AUGUST 20, 2011. Posted in: SUPPLY WORRIES

By Kelly Bonyata, BS, IBCLC

 Is forceful let-down the problem?

Does your baby do any of these things?

  • Gag, choke, strangle, gulp, gasp, cough while nursing as though the milk is coming too fast
  • Pull off the breast often while nursing
  • Clamp down on the nipple at let-down to slow the flow of milk
  • Make a clicking sound when nursing
  • Spit up very often and/or tend to be very gassy
  • Periodically refuse to nurse
  • Dislike comfort nursing in general

If some of this sounds familiar to you, you probably have a forceful let-down. This is often associated with too much milk (oversupply). Some mothers notice that the problems with fast letdown or oversupply don’t start until 3-6 weeks of age. Forceful let-down runs the gamut from a minor inconvenience to a major problem, depending upon how severe it is and how it affects the nursing relationship.

What can I do about it?

There are essentially two ways you can go about remedying a forceful let-down: (1) help baby deal with the fast flow and (2) take measures to adjust your milk supply down to baby’s needs. Since forceful let-down is generally a byproduct of oversupply, most moms will be working on both of these things. It may take a couple of weeks to see results from interventions for oversupply, so try to be patient and keep working on it.
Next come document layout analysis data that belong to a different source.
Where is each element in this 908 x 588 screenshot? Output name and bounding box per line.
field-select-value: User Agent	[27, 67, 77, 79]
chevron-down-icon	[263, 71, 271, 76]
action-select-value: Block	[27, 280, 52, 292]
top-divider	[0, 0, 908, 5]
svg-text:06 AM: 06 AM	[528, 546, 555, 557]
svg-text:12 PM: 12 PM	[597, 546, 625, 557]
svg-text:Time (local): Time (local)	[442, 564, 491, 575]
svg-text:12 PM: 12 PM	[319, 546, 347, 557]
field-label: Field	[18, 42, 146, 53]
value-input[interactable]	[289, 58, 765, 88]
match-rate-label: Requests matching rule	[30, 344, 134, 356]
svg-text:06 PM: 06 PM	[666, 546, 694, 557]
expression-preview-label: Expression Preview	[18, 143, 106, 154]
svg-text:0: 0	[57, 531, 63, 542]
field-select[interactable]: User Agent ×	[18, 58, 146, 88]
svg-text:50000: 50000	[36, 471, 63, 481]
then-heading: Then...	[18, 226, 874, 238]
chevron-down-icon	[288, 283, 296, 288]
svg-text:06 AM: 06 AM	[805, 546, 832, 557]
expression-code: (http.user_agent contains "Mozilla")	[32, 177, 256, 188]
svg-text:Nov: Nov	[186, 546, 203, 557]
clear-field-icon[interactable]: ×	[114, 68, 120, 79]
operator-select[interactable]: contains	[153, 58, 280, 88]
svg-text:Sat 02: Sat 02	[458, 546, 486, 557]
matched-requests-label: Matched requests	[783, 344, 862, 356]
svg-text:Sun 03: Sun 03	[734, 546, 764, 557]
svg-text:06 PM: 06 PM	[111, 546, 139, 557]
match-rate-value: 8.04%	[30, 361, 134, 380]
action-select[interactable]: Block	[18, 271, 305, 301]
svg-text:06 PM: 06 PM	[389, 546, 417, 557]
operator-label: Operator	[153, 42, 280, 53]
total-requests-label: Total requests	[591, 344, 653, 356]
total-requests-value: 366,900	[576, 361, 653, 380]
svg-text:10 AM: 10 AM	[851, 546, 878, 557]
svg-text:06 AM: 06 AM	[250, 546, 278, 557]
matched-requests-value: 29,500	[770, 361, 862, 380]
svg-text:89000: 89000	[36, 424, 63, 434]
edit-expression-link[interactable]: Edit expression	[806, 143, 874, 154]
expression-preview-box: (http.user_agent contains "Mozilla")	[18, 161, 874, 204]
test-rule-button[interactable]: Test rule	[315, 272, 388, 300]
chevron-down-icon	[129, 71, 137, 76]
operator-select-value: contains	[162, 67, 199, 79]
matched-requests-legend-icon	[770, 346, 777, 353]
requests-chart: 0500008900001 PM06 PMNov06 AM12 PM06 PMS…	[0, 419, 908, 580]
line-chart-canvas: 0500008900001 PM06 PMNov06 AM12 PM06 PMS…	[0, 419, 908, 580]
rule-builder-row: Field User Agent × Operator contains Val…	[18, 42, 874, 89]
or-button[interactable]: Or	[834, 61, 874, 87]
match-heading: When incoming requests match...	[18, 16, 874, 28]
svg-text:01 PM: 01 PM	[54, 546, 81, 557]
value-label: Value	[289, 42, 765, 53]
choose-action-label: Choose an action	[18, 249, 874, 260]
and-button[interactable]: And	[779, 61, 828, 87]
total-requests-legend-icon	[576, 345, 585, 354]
Help baby deal with the fast milk flow

  • Position baby so that she is nursing “uphill” in relation to mom’s breast, where gravity is working againstthe flow of milk. The most effective positions are those where baby’s head and throat are above the level of your nipple. Some nursing positions to try:
    • Cradle hold, but with mom leaning back (a recliner or lots of pillows helps)
    • Football hold, but with mom leaning back
    • Elevated football hold – like the football hold, but baby is sitting up and facing mom to nurse instead of lying down (good for nursing in public).
    • Side lying position – this allows baby to dribble the extra milk out of her mouth when it’s coming too fast
    • Australian position (mom is “down under”, aka posture feeding) – in this position, mom is lying on her back and baby is on top (facing down), tummy to tummy with mom. Avoid using this positioning frequently, as it may lead to plugged ducts.
  • Burp baby frequently if she is swallowing a lot of air.
  • Nurse more frequently. This will reduce the amount of milk that accumulates between feedings, so feedings are more manageable for baby.
  • Nurse when baby is sleepy and relaxed. Baby will suck more gently at this time, and the milk flow will be slower.
  • Wait until let-down occurs, then take baby off the breast while at the same time catching the milk in a towel or cloth diaper. Once the flow slows, you can put your baby back to the breast.
  • Pump or hand express until the flow of milk slows down, and then put baby to the breast. Use this only if nothing else is working, as it stimulates additional milk production. If you do this, try to express a little less milk each time until you are no longer expressing before nursing.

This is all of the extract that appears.